In un cottage sulla costa della Gran Bretagna vivono Hazel e Robin, una coppia di fisici nucleari in pensione. Il mondo intorno a loro è sconvolto da un recente disastro, uno tsunami provocato da un incidente a una centrale nucleare della zona, dove un tempo entrambi hanno lavorato. Anche la vita domestica di Hazel e Robin, che pure si aggrappano disperatamente a brandelli di normalità, mostra i segni della catastrofe: l’elettricità è spesso assente, l’acqua non è potabile, il rischio di contaminazione radioattiva è costante… Un giorno i coniugi ricevono l’inattesa visita di una loro vecchia amica e collega, Rose, che credevano morta. L’incontro con lei turba il fragile equilibrio familiare e rivela modi assai diversi di vedere e vivere la vita, imponendo a Hazel e Robin scelte radicali.
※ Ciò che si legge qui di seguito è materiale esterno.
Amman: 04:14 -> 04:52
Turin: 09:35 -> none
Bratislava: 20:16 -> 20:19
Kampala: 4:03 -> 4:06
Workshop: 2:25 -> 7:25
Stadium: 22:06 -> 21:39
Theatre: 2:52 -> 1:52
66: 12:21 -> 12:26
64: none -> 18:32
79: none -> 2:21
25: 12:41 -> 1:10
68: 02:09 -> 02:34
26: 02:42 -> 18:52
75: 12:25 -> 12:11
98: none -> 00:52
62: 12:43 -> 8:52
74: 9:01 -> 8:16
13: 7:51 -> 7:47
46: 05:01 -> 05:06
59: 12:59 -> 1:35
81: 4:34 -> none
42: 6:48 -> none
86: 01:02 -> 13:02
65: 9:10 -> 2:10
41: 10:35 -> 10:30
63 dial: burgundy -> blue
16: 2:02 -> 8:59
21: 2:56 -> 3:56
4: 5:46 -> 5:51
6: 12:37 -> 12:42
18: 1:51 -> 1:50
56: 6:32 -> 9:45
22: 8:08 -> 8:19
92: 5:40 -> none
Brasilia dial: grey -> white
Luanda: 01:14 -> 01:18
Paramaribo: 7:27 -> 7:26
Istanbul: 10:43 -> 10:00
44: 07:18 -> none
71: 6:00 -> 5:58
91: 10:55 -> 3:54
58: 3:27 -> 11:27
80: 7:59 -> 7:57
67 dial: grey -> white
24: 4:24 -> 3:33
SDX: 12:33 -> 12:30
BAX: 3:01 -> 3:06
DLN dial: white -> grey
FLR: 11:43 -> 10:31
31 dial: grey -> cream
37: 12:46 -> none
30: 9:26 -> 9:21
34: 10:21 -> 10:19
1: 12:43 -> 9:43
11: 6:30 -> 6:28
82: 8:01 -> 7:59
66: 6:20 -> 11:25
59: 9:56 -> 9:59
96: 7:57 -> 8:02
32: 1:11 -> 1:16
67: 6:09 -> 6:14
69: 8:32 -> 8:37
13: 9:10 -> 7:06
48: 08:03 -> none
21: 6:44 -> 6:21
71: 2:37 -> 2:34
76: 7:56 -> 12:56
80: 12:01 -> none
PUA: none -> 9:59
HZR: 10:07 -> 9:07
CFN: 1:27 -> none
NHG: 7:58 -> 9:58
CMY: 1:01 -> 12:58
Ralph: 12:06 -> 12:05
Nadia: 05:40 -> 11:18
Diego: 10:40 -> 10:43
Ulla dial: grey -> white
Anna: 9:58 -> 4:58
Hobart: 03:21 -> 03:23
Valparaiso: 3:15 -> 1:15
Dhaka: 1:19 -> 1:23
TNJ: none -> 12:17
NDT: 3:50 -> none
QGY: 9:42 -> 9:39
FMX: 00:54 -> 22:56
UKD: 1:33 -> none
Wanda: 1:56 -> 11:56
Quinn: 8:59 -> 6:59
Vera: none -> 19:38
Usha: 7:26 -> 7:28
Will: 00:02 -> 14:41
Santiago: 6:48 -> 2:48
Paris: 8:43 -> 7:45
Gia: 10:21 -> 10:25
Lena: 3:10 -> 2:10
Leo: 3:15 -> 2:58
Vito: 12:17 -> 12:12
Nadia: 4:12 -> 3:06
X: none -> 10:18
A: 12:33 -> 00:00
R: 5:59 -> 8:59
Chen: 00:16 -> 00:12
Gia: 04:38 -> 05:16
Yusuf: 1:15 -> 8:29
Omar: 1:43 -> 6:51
Testo pluripremiato dell’autrice britannica Lucy Kirkwood, definito dalla critica come un testo che “afferra compulsivamente” (The Guardian), scritto dalla “drammaturga più gratificante della sua generazione” (The Independent), The children affronta tematiche urgenti come l’ambiente, l’equilibrio tra responsabilità individuale e collettiva, il cortocircuito relazionale tra le generazioni, il senso di ipoteca dell’uomo contemporaneo sul proprio futuro e quello del pianeta.

ph. Masiar Pasquali

La complessità e l’astuzia della scrittura di Lucy Kirkwood consentono un lavoro sul testo a diversi livelli di profondità, affrontando le problematiche e i conflitti più intimi e privati dei personaggi insieme a temi universali, morali e collettivi, in un intreccio intonato e ricco di equilibrio. I personaggi agiscono in un luogo che è esso stesso protagonista e spettatore silenzioso, carico di storie, ricordi legati alla vita dei tre colleghi, anch’esso piegato e compromesso dal disastro che ha colpito il paese, una casa che è al tempo stesso rifugio segreto e campo di battaglia e che appartiene in modo diverso a ciascuno. Una casa che ho voluto che fosse storta, non solo perché il terreno dove si svolge l’azione frana, ma perché spesso le cose della vita si inclinano, si “stortano”, prendono strade che non possiamo sapere.
Ho desiderato che l’incedere della vicenda fosse raccontato e detto come un flusso di pensieri che accadono nell’esatto momento in cui vengono detti, con stati d’animo che cambiano repentinamente passando dal riso al pianto nell’arco della stessa battuta, come forse avviene anche nella vita. Ecco sì, come accade nella vita, perché il teatro, questa drammaturgia in particolare, non fa altro che spalancarci alle infinite possibilità di conoscenza del cuore e del pensiero dell’uomo.